Par un mémoire en défense, enregistré le 5 mars 2025, le préfet de Maine-et-Loire conclut au rejet de la requête.
Il fait valoir que :
- la requête est irrecevable en ce qu’elle est dépourvue de l’exposé des moyens de M. B… et n’est dirigée contre aucune décision administrative ;
- en tout état de cause, les moyens soulevés par M. B… ne sont pas fondés.
Vu les autres pièces du dossier.
Vu :
- la convention européenne de sauvegarde des droits de l’homme et des libertés fondamentales ;
- le code de l’entrée et du séjour des étrangers et du droit d’asile ;
- la loi n° 91-647 du 10 juillet 1991 ;
- le code de justice administrative.
Les parties ont été régulièrement averties du jour de l’audience.
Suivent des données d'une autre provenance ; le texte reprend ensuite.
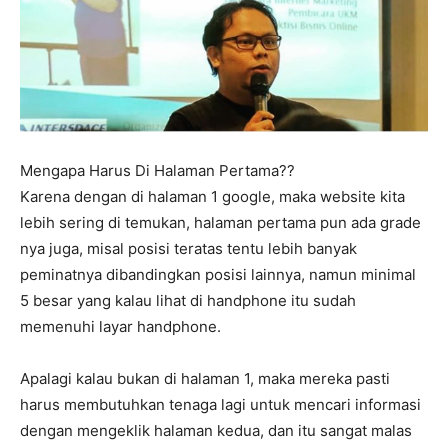
Mengapa Harus Di Halaman Pertama??
Karena dengan di halaman 1 google, maka website kita
lebih sering di temukan, halaman pertama pun ada grade
nya juga, misal posisi teratas tentu lebih banyak
peminatnya dibandingkan posisi lainnya, namun minimal
5 besar yang kalau lihat di handphone itu sudah
memenuhi layar handphone.
Apalagi kalau bukan di halaman 1, maka mereka pasti
harus membutuhkan tenaga lagi untuk mencari informasi
dengan mengeklik halaman kedua, dan itu sangat malas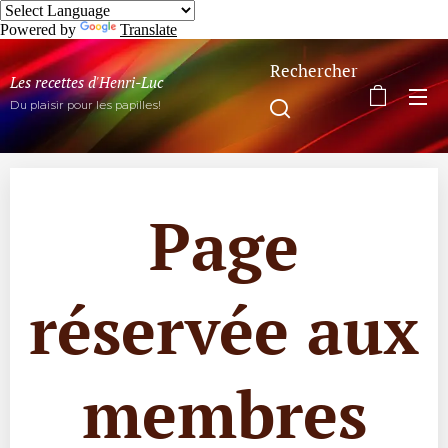
Powered by
Translate
Rechercher
Les recettes d'Henri-Luc
Du plaisir pour les papilles!
Page
réservée aux
membres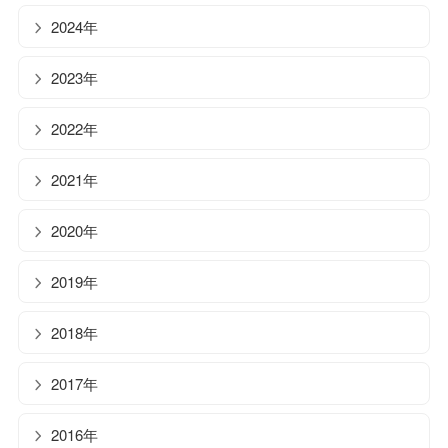
2024年
2023年
2022年
2021年
2020年
2019年
2018年
2017年
2016年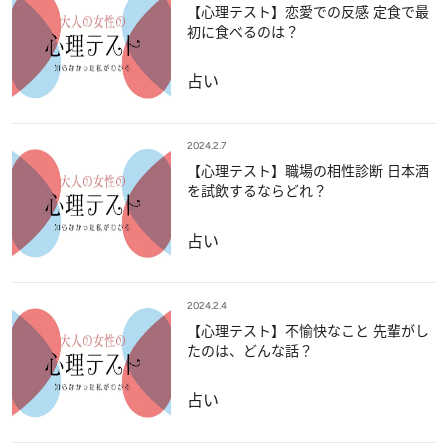
【心理テスト】恋愛での反感 定食で最
初に食べるのは？
占い
2024.2.7
【心理テスト】職場の相性診断 日本酒
を試飲するならどれ？
占い
2024.2.4
【心理テスト】不愉快なこと 先輩がし
たのは、どんな話？
占い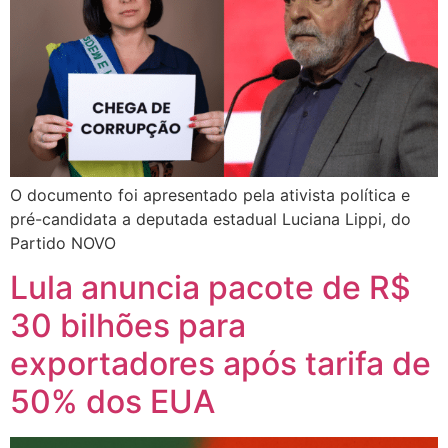
O documento foi apresentado pela ativista política e
pré-candidata a deputada estadual Luciana Lippi, do
Partido NOVO
Lula anuncia pacote de R$
30 bilhões para
exportadores após tarifa de
50% dos EUA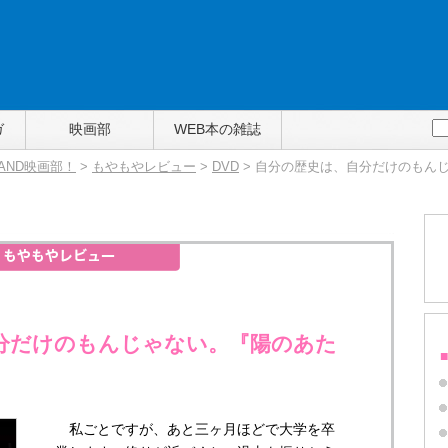
ガ
映画部
WEB本の雑誌
TAND映画部！
>
もやもやレビュー
>
DVD
> 自分の歴史は、自分だけのもん
分だけのもんじゃない。『陽のあた
私ごとですが、あと三ヶ月ほどで大学を卒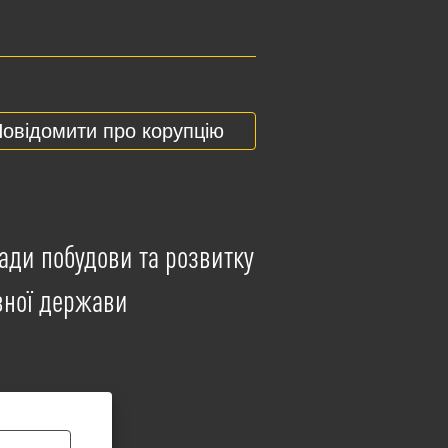
овідомити про корупцію
ади побудови та розвитку
вної держави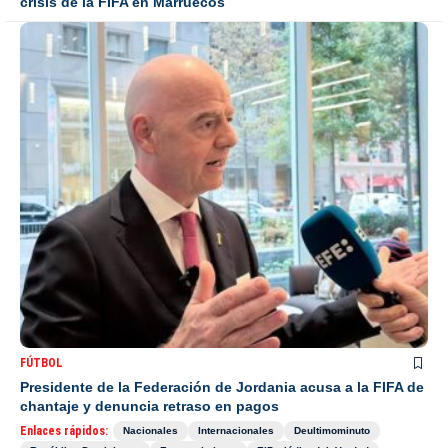
crisis de la FIFA en Marruecos
FÚTBOL
Presidente de la Federación de Jordania acusa a la FIFA de
chantaje y denuncia retraso en pagos
Enlaces rápidos:
Nacionales
Internacionales
Deultimominuto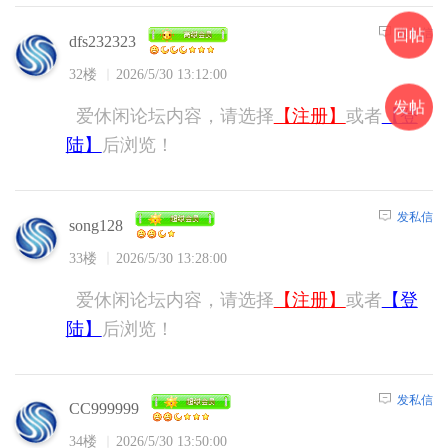
发私信
回帖
dfs232323
32楼
2026/5/30 13:12:00
发帖
爱休闲论坛内容，请选择
【注册】
或者
【登
陆】
后浏览！
发私信
song128
33楼
2026/5/30 13:28:00
爱休闲论坛内容，请选择
【注册】
或者
【登
陆】
后浏览！
发私信
CC999999
34楼
2026/5/30 13:50:00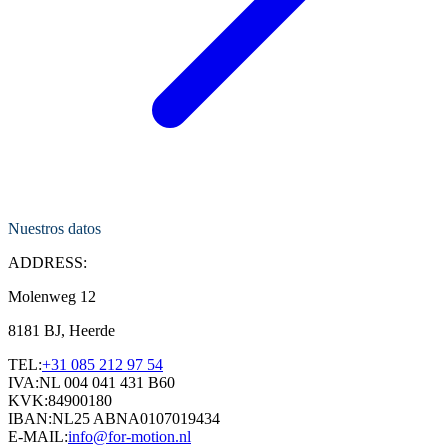
Nuestros datos
ADDRESS:
Molenweg 12
8181 BJ, Heerde
TEL:
+31 085 212 97 54
IVA:
NL 004 041 431 B60
KVK:
84900180
IBAN:
NL25 ABNA0107019434
E-MAIL:
info@for-motion.nl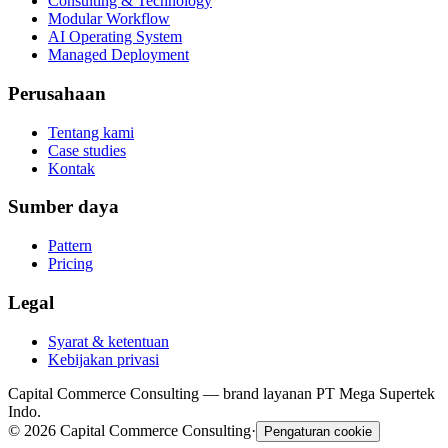
Consulting & Technology
Modular Workflow
AI Operating System
Managed Deployment
Perusahaan
Tentang kami
Case studies
Kontak
Sumber daya
Pattern
Pricing
Legal
Syarat & ketentuan
Kebijakan privasi
Capital Commerce Consulting — brand layanan PT Mega Supertek
Indo.
©
2026
Capital Commerce Consulting
·
Pengaturan cookie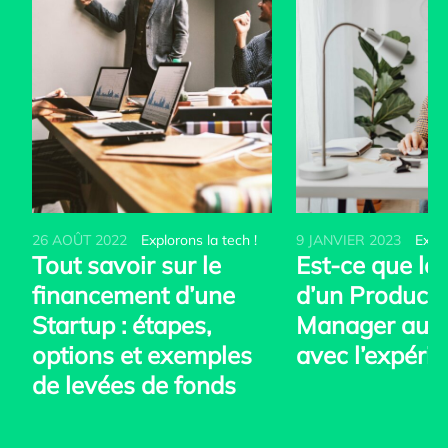
26 AOÛT 2022
Explorons la tech !
9 JANVIER 2023
Explo
Tout savoir sur le
Est-ce que le 
financement d’une
d’un Product
Startup : étapes,
Manager aug
options et exemples
avec l’expérie
de levées de fonds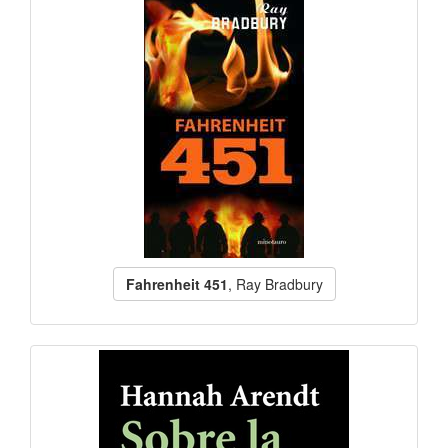
Fahrenheit 451
, Ray Bradbury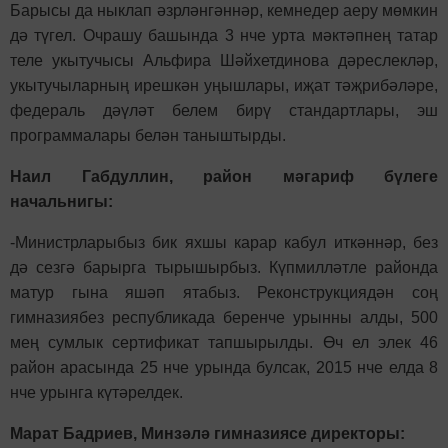
Барысы да ныклап әзрләнгәннәр, кемнедер аеру мөмкин
дә түгел. Очрашу башында 3 нче урта мәктәпнең татар
теле укытучысы Альфира Шәйхетдинова дәреслекләр,
укытучыларның ирешкән уңышлары, иҗат тәҗрибәләре,
федераль дәүләт белем бирү стандартлары, эш
программалары белән таныштырды.
Наил Габдуллин, район мәгариф бүлеге
начальнигы:
-Министрларыбыз бик яхшы карар кабул иткәннәр, без
дә сезгә барырга тырышырбыз. Күпмилләтле районда
матур гына яшәп ятабыз. Реконструкциядән соң
гимназиябез республикада беренче урынны алды, 500
мең сумлык сертификат тапшырылды. Өч ел элек 46
район арасында 25 нче урында булсак, 2015 нче елда 8
нче урынга күтәрелдек.
Марат Бадриев, Минзәлә гимназиясе директоры: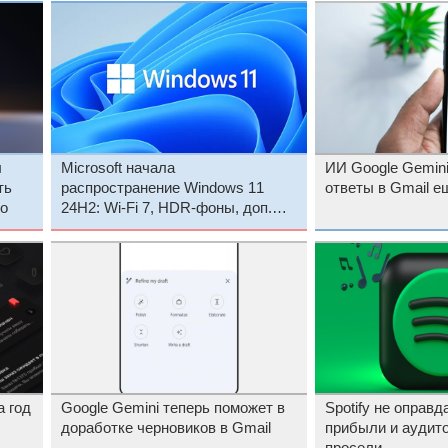
л
Microsoft начала
ИИ Google Gemin
ть
распространение Windows 11
ответы в Gmail е
о
24H2: Wi-Fi 7, HDR-фоны, доп.
настройки мыши и коннект со
смартфоном
а год
Google Gemini теперь поможет в
Spotify не оправ
доработке черновиков в Gmail
прибыли и аудит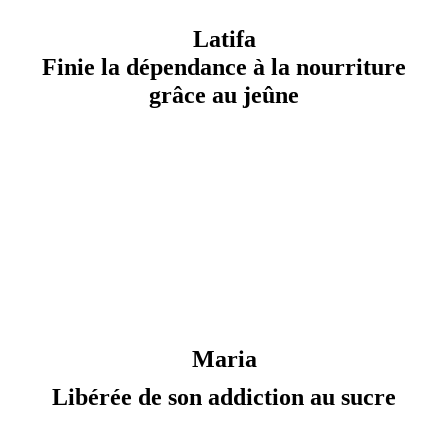
Latifa
Finie la dépendance à la nourriture
grâce au jeûne
Maria
Libérée de son addiction au sucre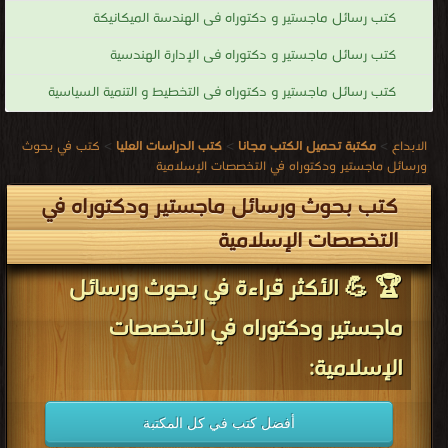
كتب رسائل ماجستير و دكتوراه فى الهندسة الميكانيكة
كتب رسائل ماجستير و دكتوراه فى الإدارة الهندسية
كتب رسائل ماجستير و دكتوراه فى التخطيط و التنمية السياسية
الابداع
>
مكتبة تحميل الكتب مجانا
>
كتب الدراسات العليا
>
كتب في بحوث
ورسائل ماجستير ودكتوراه في التخصصات الإسلامية
كتب بحوث ورسائل ماجستير ودكتوراه في
التخصصات الإسلامية
🏆 💪 الأكثر قراءة في بحوث ورسائل
ماجستير ودكتوراه في التخصصات
الإسلامية:
أفضل كتب في كل المكتبة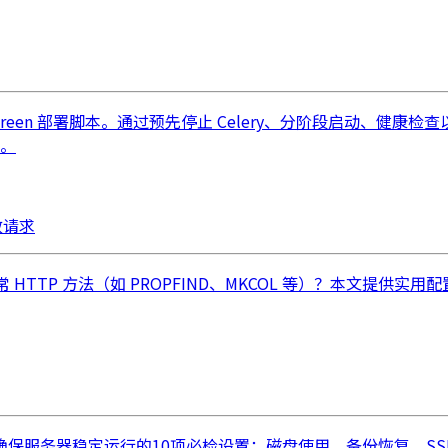
reen 部署脚本。通过预先停止 Celery、分阶段启动、健康
巧。
无效请求
4 拦截异常 HTTP 方法（如 PROPFIND、MKCOL 等）？
服务器稳定运行的10项必检设置：磁盘使用、备份恢复、SSL 证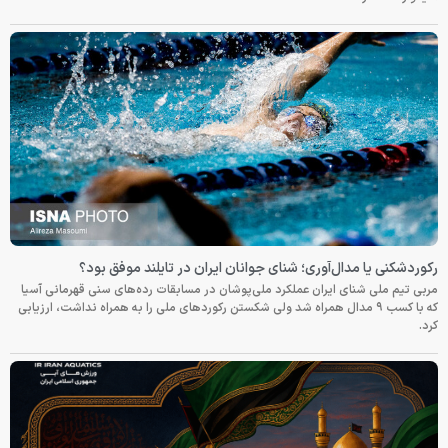
رکوردشکنی یا مدال‌آوری؛ شنای جوانان ایران در تایلند موفق بود؟
مربی تیم ملی شنای ایران عملکرد ملی‌پوشان در مسابقات رده‌های سنی قهرمانی آسیا
که با کسب ۹ مدال همراه شد ولی شکستن رکوردهای ملی را به همراه نداشت، ارزیابی
کرد.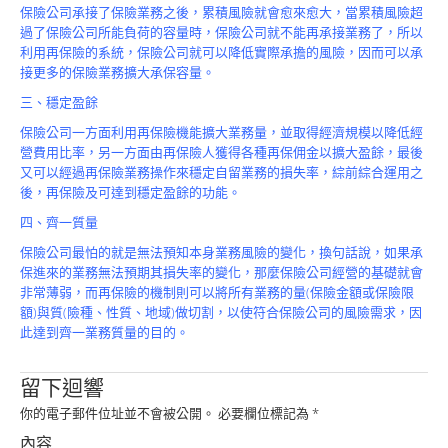
Product
保險公司承接了保險業務之後，累積風險就會愈來愈大，當累積風險超
過了保險公司所能負荷的容量時，保險公司就不能再承接業務了，所以
利用再保險的系統，保險公司就可以降低實際承擔的風險，因而可以承
接更多的保險業務擴大承保容量。
三、穩定盈餘
保險公司一方面利用再保險機能擴大業務量，並取得經濟規模以降低經
營費用比率，另一方面由再保險人獲得各種再保佣金以擴大盈餘，最後
又可以經過再保險業務操作來穩定自留業務的損失率，綜前綜合運用之
後，再保險及可達到穩定盈餘的功能。
四、齊一質量
保險公司最怕的就是無法預知本身業務風險的變化，換句話說，如果承
保進來的業務無法預期其損失率的變化，那麼保險公司經營的基礎就會
非常薄弱，而再保險的機制則可以將所有業務的量(保險金額或保險限
額)與質(險種、性質、地域)做切割，以使符合保險公司的風險需求，因
此達到齊一業務質量的目的。
留下迴響
你的電子郵件位址並不會被公開。
必要欄位標記為
*
內容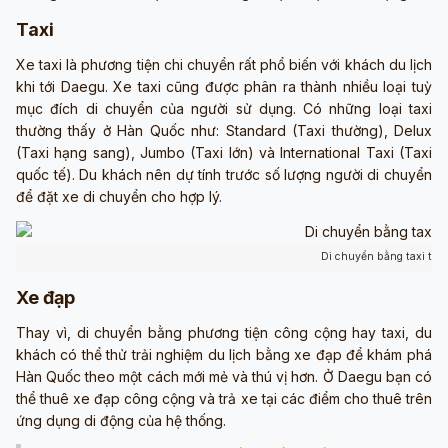
Taxi
Xe taxi là phương tiện chi chuyển rất phổ biến với khách du lịch
khi tới Daegu. Xe taxi cũng được phân ra thành nhiều loại tuỳ
mục đích di chuyển của người sử dụng. Có những loại taxi
thường thấy ở Hàn Quốc như: Standard (Taxi thường), Delux
(Taxi hạng sang), Jumbo (Taxi lớn) và International Taxi (Taxi
quốc tế). Du khách nên dự tính trước số lượng người di chuyển
để đặt xe di chuyển cho hợp lý.
Di chuyển bằng taxi tro
Xe đạp
Thay vì, di chuyển bằng phương tiện công cộng hay taxi, du
khách có thể thử trải nghiệm du lịch bằng xe đạp để khám phá
Hàn Quốc theo một cách mới mẻ và thú vị hơn. Ở Daegu bạn có
thể thuê xe đạp công cộng và trả xe tại các điểm cho thuê trên
ứng dụng di động của hệ thống.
La présidente de la formation de jugement a dispensé la rapporteure publique, sur sa proposition, de prononcer des conclusions à l’audience.
Ont été entendus au cours de l’audience publique :
- le rapport de Mme Gourmelon, présidente-rapporteure,
- les observations de Me Desfrançois, avocat de M. B…,
- et les explications de M. B….
Considérant ce qui suit :
M. B…, ressortissant turc né le 21 décembre 1993, déclare être entré irrégulièrement en France le 18 octobre 2022. Sa demande de reconnaissance de la qualité de réfugié a été rejetée par une décision du 31 mai 2023 de l’Office français de protection des réfugiés et apatrides (OFPRA), confirmée par une décision de la Cour nationale du droit d’asile (CNDA) du 4 décembre 2023. Sa demande de réexamen a été déclarée irrecevable par une décision du 23 février 2024 de l’OFPRA. Par un arrêté du 4 juillet 2024, le préfet de Maine-et-Loire lui a fait obligation de quitter le territoire français dans un délai de trente jours et a fixé le pays à destination duquel il pourra être reconduit d’office à l’issue de ce délai. M. B… demande au tribunal d’annuler cet arrêté.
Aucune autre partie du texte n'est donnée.